Nymphs of blood-sucking ticks cooled own urine

So as not to overheat in the absorption of warm blood nymph ticks Ornithodoros rostratus cooled by its own liquid secretions. Evaporating from the surface of the body of arachnids, the fluid reduces its temperature by three degrees Celsius. As noted in a Preprint published on bioRxiv, this is the first example of thermoregulation ticks.

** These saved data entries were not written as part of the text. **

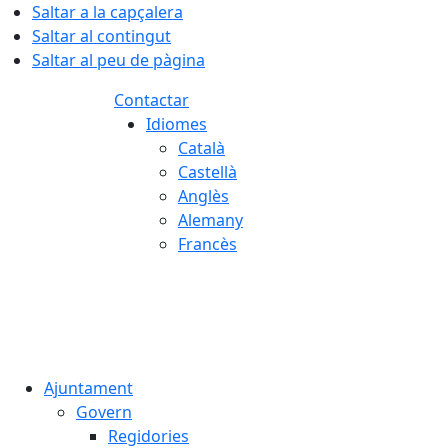
Saltar a la capçalera
Saltar al contingut
Saltar al peu de pàgina
Contactar
Idiomes
Català
Castellà
Anglès
Alemany
Francès
05.08.2026 | 22:42
Ajuntament
Govern
Regidories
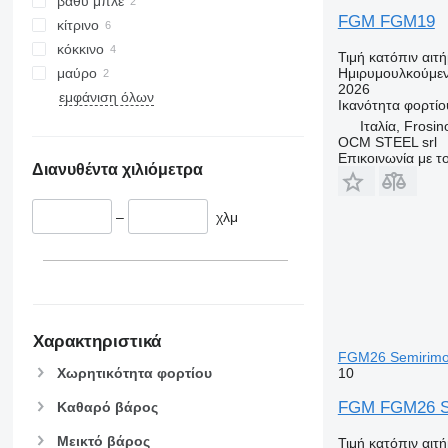
βαθύ μπλε
FGM FGM19
κίτρινο
κόκκινο
Τιμή κατόπιν αιτ
μαύρο
Ημιρυμουλκούμεν
2026
εμφάνιση όλων
Ικανότητα φορτίο
Ιταλία, Frosi
OCM STEEL srl
Επικοινωνία με 
Διανυθέντα χιλιόμετρα
–
χλμ
Χαρακτηριστικά
FGM26 Semirimorc
10
Χωρητικότητα φορτίου
FGM FGM26 Sem
Καθαρό βάρος
Μεικτό βάρος
Τιμή κατόπιν αιτ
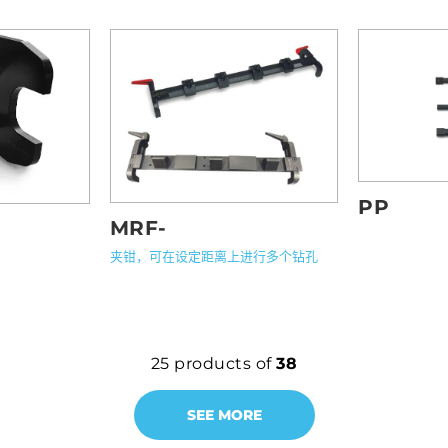
PP
MRF-
夹钳，可在设定距离上进行多个钻孔
25
products of
38
SEE MORE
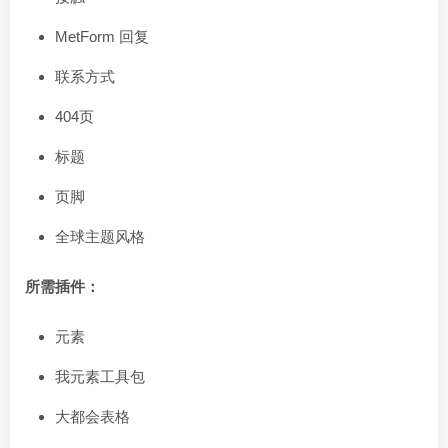
MetForm 回复
联系方式
404页
标题
页脚
全球主题风格
所需插件：
元素
我元素工具包
大都会表格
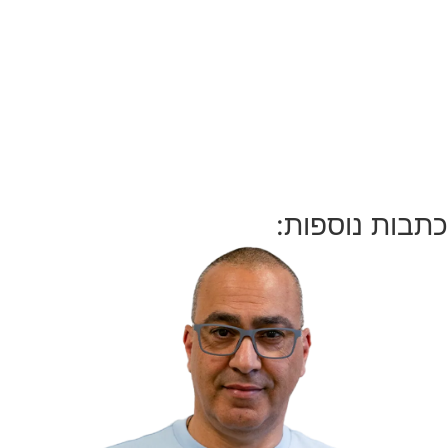
כתבות נוספות:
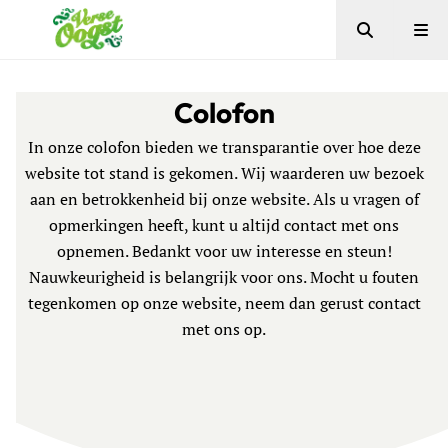
Zoeken
Me
Verse Oogst
Colofon
In onze colofon bieden we transparantie over hoe deze
website tot stand is gekomen. Wij waarderen uw bezoek
aan en betrokkenheid bij onze website. Als u vragen of
opmerkingen heeft, kunt u altijd contact met ons
opnemen. Bedankt voor uw interesse en steun!
Nauwkeurigheid is belangrijk voor ons. Mocht u fouten
tegenkomen op onze website, neem dan gerust contact
met ons op.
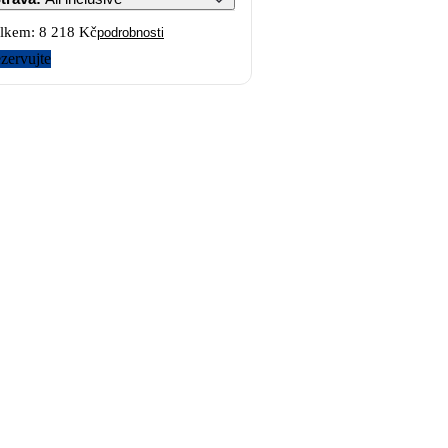
lkem:
8 218 Kč
podrobnosti
zervujte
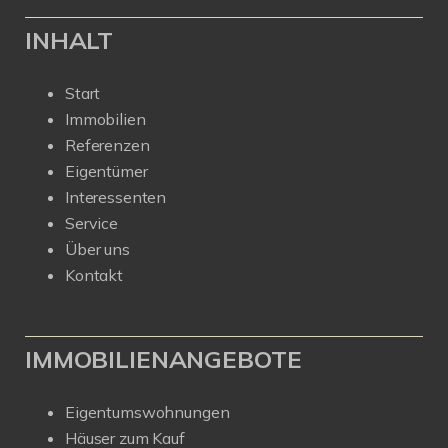
INHALT
Start
Immobilien
Referenzen
Eigentümer
Interessenten
Service
Über uns
Kontakt
IMMOBILIENANGEBOTE
Eigentumswohnungen
Häuser zum Kauf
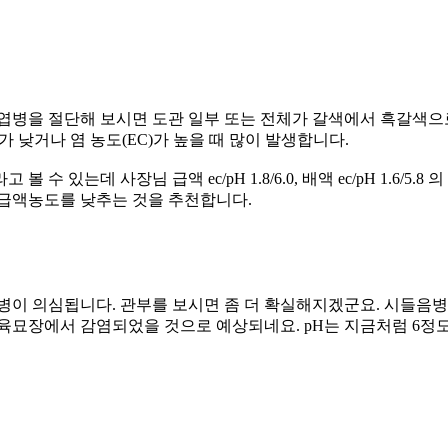
엽병을 절단해 보시면 도관 일부 또는 전체가 갈색에서 흑갈색으로
 낮거나 염 농도(EC)가 높을 때 많이 발생합니다.
수 있는데 사장님 급액 ec/pH 1.8/6.0, 배액 ec/pH 1.6/
 급액농도를 낮추는 것을 추천합니다.
병이 의심됩니다. 관부를 보시면 좀 더 확실해지겠군요. 시들음병
 육묘장에서 감염되었을 것으로 예상되네요. pH는 지금처럼 6정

Many invertebrates feed exclusively on the blood of warm-blooded animals — mammals and birds. This diet is connected with several difficulties: for example, the absorption of large quantities of hot blood can cause heat stress. To avoid it, some insects rely on heat shock proteins, and enhanced thermoregulation. However, until now it was unclear how to cope with this threat, the representatives of the other rich bloodsuckers of the band — clamp.

To understand this issue decided by a team of researchers led by Claudio Lazzari (Claudio R. Lazzari) of tours University. As a model of the object they chose a South American ticks, Ornithodoros rostratus ergashovich of the family (Argasidae), which are parasitic on humans and other large mammals. The bites of these invertebrates is very painful, and they carry various diseases.

Scientists made the tick nymphs to fast for 20-30 days. Then the experimental animals were placed on the body of anesthetized hairless mice and removed the feeding process for a thermographic camera.

Researchers noticed that eight minutes after the suction on the lower body O. rostratus appeared a drop of liquid, which gradually increased in size until the end of the feeding. Its source was coxalgia glands — excretory organs of arachnids, located in the cephalothorax. Simply put, nymph ticks were cooled own urine.

Once on the host’s body, rapidly heated mites: their body temperature reached 34 to 35 degrees Celsius. Once you start feeding it remained the same or increased slightly. However, due to the isolation and evaporation of the liquid of the ticks to the moment of saturation could be cooled by three degrees Celsius.

To understand the mechanics of this process, the researchers applied to the surface of a body of five individuals drop fluorescent solution. It turned out that the complex microstructure of the integument of ticks, including many pits and grooves, allows liquids to be evenly distributed throughout the body, which increases the cooling effect of evaporation.

The authors emphasize that this is the first known mechanism of thermoregulation ticks. Possible similar adaptation, and there are other types of these creatures in the first place from the blood-sucking.

Blood-sucking mites have plagued the dinosaurs. About this is evidenced by the discovery in Burmese amber age 99 million years: a tick next to the dinosaur pen. New look has received a resounding name of the Deinocroton draculi, “terrible mite Dracula.”